The new information on depression and suicide I referenced above is relevant to Bradford’s situation. D’Ambrosio’s "killer" father tyrannized his household and created despair in his sons. But his mother taught him sympathy.

“Suicide is very often granting someone else that person’s wish. In this case I believe that to be true,” D’Ambrosio said about his father, to whom “the idea of family was heinous—antithetical, really to how he saw himself,” according to Jon Fontana who is married to one of D’Ambrosio’s sisters. Of course D’Amrosio’s father was terrorized by his own father, but does the beat have to go on?

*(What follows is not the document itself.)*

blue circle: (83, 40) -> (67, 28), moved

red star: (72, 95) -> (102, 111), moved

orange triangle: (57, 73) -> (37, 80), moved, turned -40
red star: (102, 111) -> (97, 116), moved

According to the late Edwin Shneidman, a professor of thanatology at UCLA and the putative father of suicidology, “In one way, suicide is homicide to the 180th degree.” I thought of Bradford. I also thought of the book This Is How It Feels written from the inside of suicidality.

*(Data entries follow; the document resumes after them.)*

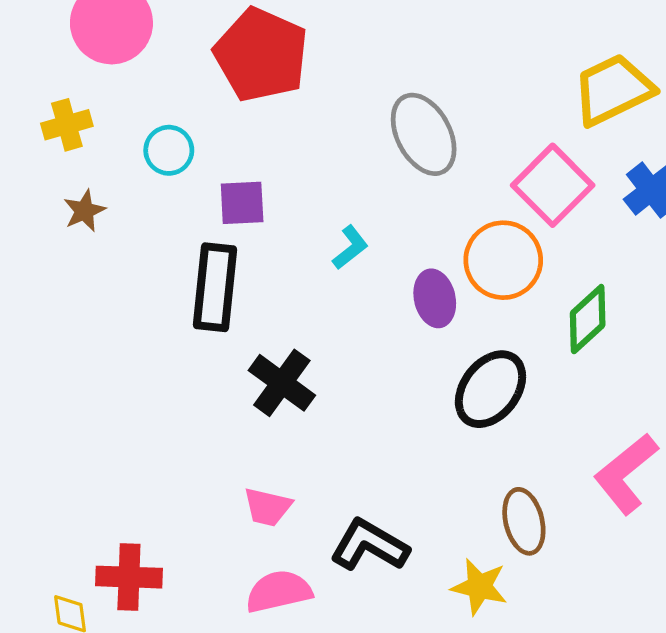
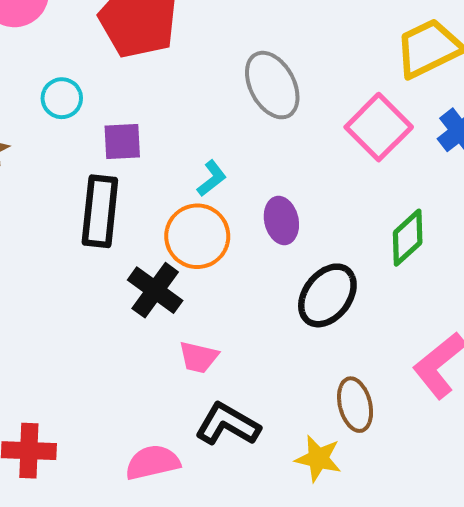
orange circle: (503, 260) -> (197, 236), moved
pink trapezoid: (268, 507) -> (199, 357), moved

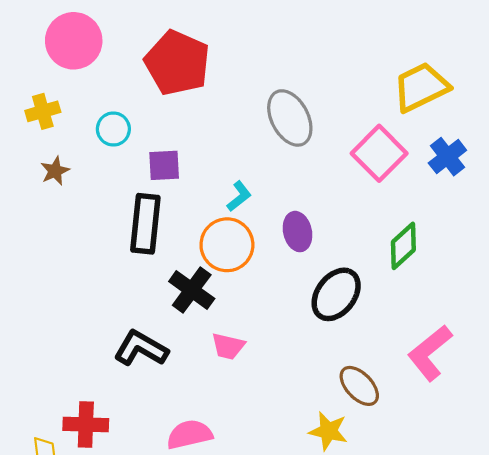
brown ellipse: (355, 405) -> (359, 386), turned -30
black L-shape: (227, 424) -> (141, 348), moved

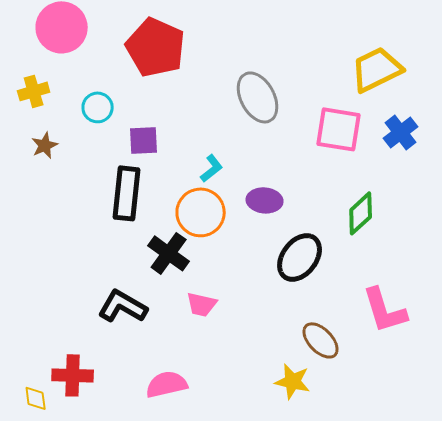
pink square: (379, 153) -> (339, 129), turned -36
purple ellipse: (298, 232) -> (265, 200), turned -72
pink L-shape: (430, 353) -> (385, 310), turned -68

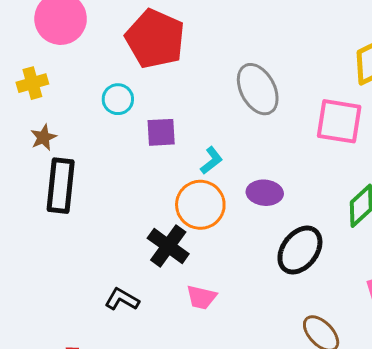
cyan circle: (98, 107) -> (118, 99), moved
purple square: (144, 140) -> (161, 132), moved
black rectangle: (127, 193) -> (61, 186), moved
black L-shape: (123, 306) -> (122, 299), size x0.7

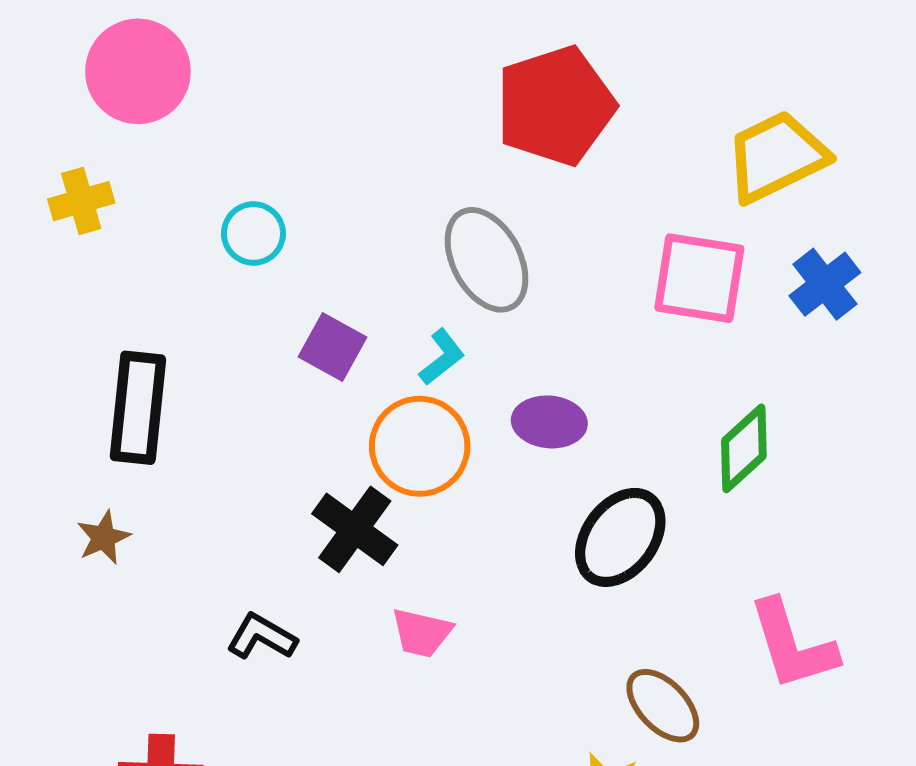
red pentagon: (155, 39) -> (555, 106), moved, turned 30
gray ellipse: (258, 89) -> (486, 260), moved
purple square: (161, 132) -> (332, 347), moved, turned 32
brown star: (43, 137) -> (103, 537), moved

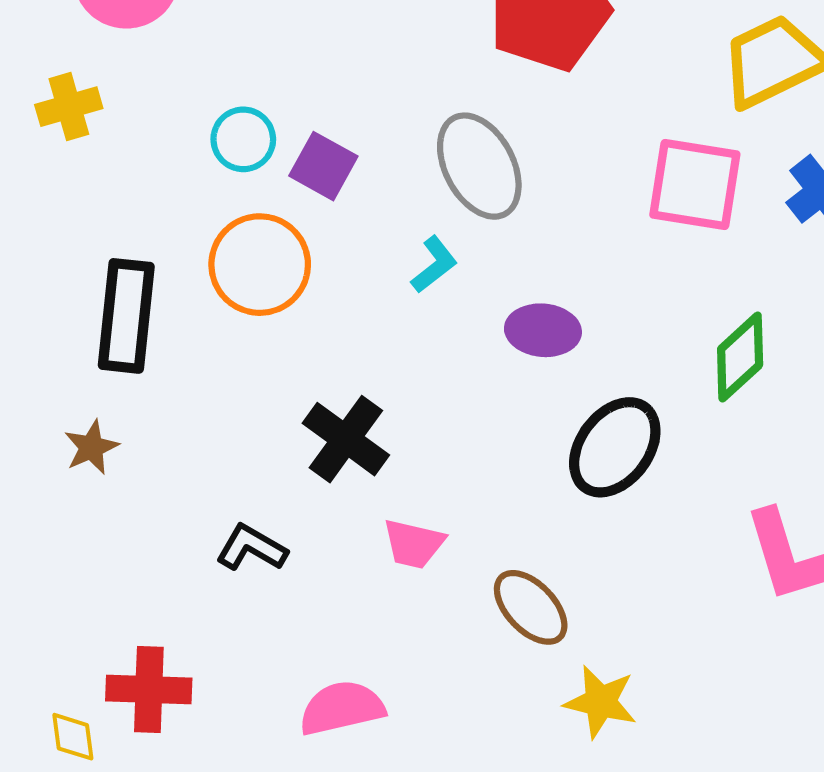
purple square: (332, 347) -> (323, 166), moved
orange circle: (420, 446) -> (260, 265), moved
brown ellipse: (663, 706) -> (531, 607), moved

Of course this is only one perspective about the issue, but it is an important one to consider. Kudos to Charles D’Ambrosio for using his writing gift to write with such poignancy, authenticity, and, yes, compassion about the terrorism and tragedy he survived.

So what’s preventive here and where is the good news?

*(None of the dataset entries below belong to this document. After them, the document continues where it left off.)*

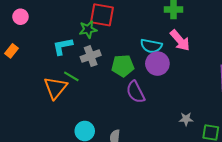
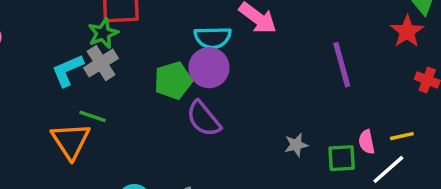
gray cross: (91, 56) -> (101, 63), moved
purple circle: (157, 64) -> (209, 68), moved

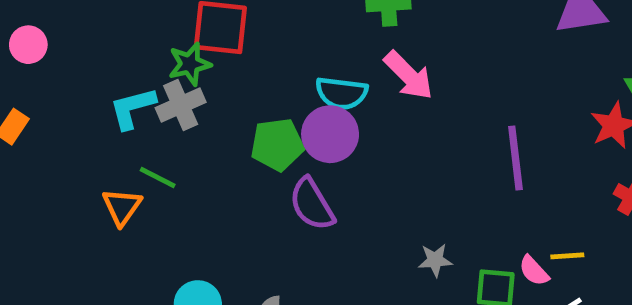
yellow line: (402, 136) -> (567, 256), moved
orange triangle: (71, 141) -> (122, 207), size x0.7
pink semicircle: (367, 142) -> (534, 271), turned -40

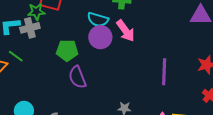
cyan semicircle: (341, 93) -> (98, 20), moved
purple circle: (330, 134) -> (100, 37), moved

-I’m not planning anything rash, in case my interest in this topic alarms anyone.
-Parents always reject their kids to varying degrees; it’s usually not personal to the child.
-Schools address this topic with honesty. Promote mental health. Don’t wait for a tragedy.
-Consider preventive parenting/mindful parenting: If you are contemplating having children, disregard religious pressure and any literalistic interpretations or the biblical mandate to procreate. Rather, know yourself, and the mate who will parent with you, very very very very well, history and all— even if you need therapeutic help to accomplish this. Love isn’t enough. If you're not fit to parent in any way, be humble. Forget the Holy Family model—sweet, but dated.
-If you become a parent and can’t cope, don’t take it out on the child. To abandon is better than to destroy.
-Have conversations in church about the wisdom, or not, of setting up parental dynamics with God and clergy.  Is that really a healthy projection?  Jesus did grow up, remember.
-Pray for yourself.

I am filled with gratitude for my parents and all parents who do their very best, often against odds.  I give thanks for those who choose against parenting for good reasons, and with cost. I am grateful for myself, my former and present spouses, my children and theirs. Thanksgiving.  


   


2 comments:

Marilyn said...

Lyn, Thank you for this thoughtful and provocative post. I will read the issue of P&W that you reference. Also on my list of things to read is a newly published book about abusive parenting and its consequences, "The Wild Truth". This memoir, written by Carine McCandless, tells the back story of her brother Chris McCandless and his quest and death in Alaska, chronicled in "Into the Wild".

On another note,I have long been interested in the topic of suicide and think that it is almost always a tragedy and should be prevented, if possible. I found this theory to be the most helpful and hopeful in understanding the phenomenon.
http://www.apa.org/science/about/psa/2009/06/sci-brief.aspx

I attended a conference a few years ago, given by Dr. Joiner, and it clarified my thinking on the subject. His own father committed suicide and he has spent his clinical psychology career trying to understand and explain why.

Lyn G. Brakeman said...

I never cried so hard as when I saw the McCandless movie, "Into the wild." There was something tragic and yet so distorted about it.So perhaps the missing back story/prequel.

Thank you for all this useful info Marilyn.

I also recommend Craig Miller's raw and wild book, "This Is How It Feels" from the inside view of depression and suicidal thinking.